"Our America With Lisa Ling," debuting Tuesday night, is an intelligent, ruminative affirmation on the ways life might resemble a daytime talk show. Ling comes across as a sympathetic seeker of true stories about who we really are and all that. Whereas Charles Kuralt, in his reportorial road-trip heyday, was on the hunt for artisanal glass-blowing and community fish fries, Ling exits the interstates to locate faith healers babbling in tongues.

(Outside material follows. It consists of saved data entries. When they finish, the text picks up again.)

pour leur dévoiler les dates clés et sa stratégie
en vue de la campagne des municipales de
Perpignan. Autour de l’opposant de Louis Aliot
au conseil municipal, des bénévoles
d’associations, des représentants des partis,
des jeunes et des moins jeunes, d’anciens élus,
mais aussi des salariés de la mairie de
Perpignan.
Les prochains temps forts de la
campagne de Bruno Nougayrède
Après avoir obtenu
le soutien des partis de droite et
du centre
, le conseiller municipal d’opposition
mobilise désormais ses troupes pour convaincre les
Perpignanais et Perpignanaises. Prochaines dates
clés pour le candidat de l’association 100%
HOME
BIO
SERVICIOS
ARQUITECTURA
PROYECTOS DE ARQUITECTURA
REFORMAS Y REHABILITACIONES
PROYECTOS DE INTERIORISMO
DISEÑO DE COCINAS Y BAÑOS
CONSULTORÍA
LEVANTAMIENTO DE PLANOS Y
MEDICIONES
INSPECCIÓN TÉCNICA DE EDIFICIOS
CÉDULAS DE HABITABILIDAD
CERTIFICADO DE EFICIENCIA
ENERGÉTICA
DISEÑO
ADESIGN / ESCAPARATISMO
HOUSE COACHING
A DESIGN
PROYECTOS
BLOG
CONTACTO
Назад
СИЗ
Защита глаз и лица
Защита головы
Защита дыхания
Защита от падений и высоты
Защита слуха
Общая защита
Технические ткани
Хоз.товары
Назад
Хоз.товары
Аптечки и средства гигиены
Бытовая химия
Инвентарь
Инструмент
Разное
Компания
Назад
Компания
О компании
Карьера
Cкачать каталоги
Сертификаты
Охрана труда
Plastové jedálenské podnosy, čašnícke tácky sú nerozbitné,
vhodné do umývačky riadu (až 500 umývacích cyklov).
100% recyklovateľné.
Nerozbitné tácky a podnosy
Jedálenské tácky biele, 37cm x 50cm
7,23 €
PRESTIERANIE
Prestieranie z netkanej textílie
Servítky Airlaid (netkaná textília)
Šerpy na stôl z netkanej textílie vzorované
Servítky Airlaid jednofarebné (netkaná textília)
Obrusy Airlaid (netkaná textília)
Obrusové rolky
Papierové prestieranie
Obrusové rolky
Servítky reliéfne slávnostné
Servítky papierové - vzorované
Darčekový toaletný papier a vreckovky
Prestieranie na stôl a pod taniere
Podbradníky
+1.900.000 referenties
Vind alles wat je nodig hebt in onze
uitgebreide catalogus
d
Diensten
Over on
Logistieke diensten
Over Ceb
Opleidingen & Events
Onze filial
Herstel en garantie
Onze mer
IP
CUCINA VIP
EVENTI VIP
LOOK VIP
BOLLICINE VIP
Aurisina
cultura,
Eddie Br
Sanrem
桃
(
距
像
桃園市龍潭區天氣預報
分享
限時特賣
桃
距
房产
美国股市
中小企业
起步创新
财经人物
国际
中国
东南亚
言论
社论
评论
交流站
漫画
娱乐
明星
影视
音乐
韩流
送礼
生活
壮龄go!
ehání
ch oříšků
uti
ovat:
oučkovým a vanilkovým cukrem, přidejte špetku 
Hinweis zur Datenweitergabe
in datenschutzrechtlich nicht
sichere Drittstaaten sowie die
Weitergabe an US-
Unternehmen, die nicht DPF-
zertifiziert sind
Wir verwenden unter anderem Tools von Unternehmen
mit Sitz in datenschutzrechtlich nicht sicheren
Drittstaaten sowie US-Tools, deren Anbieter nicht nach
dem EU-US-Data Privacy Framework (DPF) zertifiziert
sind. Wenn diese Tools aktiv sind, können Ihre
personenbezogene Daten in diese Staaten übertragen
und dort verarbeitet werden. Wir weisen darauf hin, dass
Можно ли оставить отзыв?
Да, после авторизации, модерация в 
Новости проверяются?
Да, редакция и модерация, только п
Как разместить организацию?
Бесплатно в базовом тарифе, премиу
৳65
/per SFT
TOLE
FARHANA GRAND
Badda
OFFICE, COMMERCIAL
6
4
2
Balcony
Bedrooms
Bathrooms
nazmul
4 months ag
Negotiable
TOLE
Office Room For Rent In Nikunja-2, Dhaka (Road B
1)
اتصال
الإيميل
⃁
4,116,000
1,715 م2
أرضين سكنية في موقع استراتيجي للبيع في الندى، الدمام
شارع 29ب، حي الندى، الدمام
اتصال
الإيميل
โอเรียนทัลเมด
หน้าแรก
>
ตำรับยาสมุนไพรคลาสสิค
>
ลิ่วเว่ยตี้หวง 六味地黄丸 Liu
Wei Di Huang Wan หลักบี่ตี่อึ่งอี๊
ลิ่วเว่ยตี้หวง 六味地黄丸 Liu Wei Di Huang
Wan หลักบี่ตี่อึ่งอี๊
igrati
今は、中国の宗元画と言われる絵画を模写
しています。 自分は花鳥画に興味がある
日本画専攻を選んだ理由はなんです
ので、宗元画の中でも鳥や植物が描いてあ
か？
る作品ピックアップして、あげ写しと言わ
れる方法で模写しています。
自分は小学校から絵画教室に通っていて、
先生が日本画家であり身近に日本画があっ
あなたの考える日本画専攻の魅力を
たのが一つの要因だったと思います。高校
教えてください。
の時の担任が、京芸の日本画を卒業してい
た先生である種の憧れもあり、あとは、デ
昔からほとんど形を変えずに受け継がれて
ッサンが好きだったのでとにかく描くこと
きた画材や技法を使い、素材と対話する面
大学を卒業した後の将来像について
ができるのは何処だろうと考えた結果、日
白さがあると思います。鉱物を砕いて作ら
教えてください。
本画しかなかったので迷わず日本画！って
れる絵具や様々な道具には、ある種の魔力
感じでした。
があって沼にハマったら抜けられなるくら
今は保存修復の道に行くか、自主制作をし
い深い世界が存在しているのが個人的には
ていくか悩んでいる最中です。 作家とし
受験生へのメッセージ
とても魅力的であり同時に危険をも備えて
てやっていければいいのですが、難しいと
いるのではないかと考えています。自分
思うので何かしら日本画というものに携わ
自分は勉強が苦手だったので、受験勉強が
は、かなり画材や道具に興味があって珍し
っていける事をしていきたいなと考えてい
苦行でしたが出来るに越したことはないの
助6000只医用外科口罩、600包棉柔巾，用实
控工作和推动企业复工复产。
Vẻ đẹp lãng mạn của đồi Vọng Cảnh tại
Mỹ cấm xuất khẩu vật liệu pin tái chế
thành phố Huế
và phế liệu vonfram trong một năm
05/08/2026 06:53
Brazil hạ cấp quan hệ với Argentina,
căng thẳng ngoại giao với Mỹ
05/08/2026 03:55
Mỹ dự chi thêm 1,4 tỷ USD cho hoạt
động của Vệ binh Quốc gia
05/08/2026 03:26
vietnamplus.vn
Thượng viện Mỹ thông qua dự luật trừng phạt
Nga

Then it's on to transgender people at various stages of conversion, including one boy who is 6 years old and has changed his name from Harry to Hailey. In a later episode, she seeks out sex offenders who've been banished to living in tents in the Florida woods. Then she's off to a meeting for gays and lesbians trying to pray themselves straight.
Each of these subjects also has a certain unknowability that seems to break Ling's heart, which is what makes the show worth watching. America, she says in the opening credits, "can be inspiring and beautiful. . . . It can also be dark and ugly. It's so many things, but it's ours. It's our America." She says this with nearly the same tone you would say "Smell this" to your housemate while handing over an expired carton of milk. Has it spoiled?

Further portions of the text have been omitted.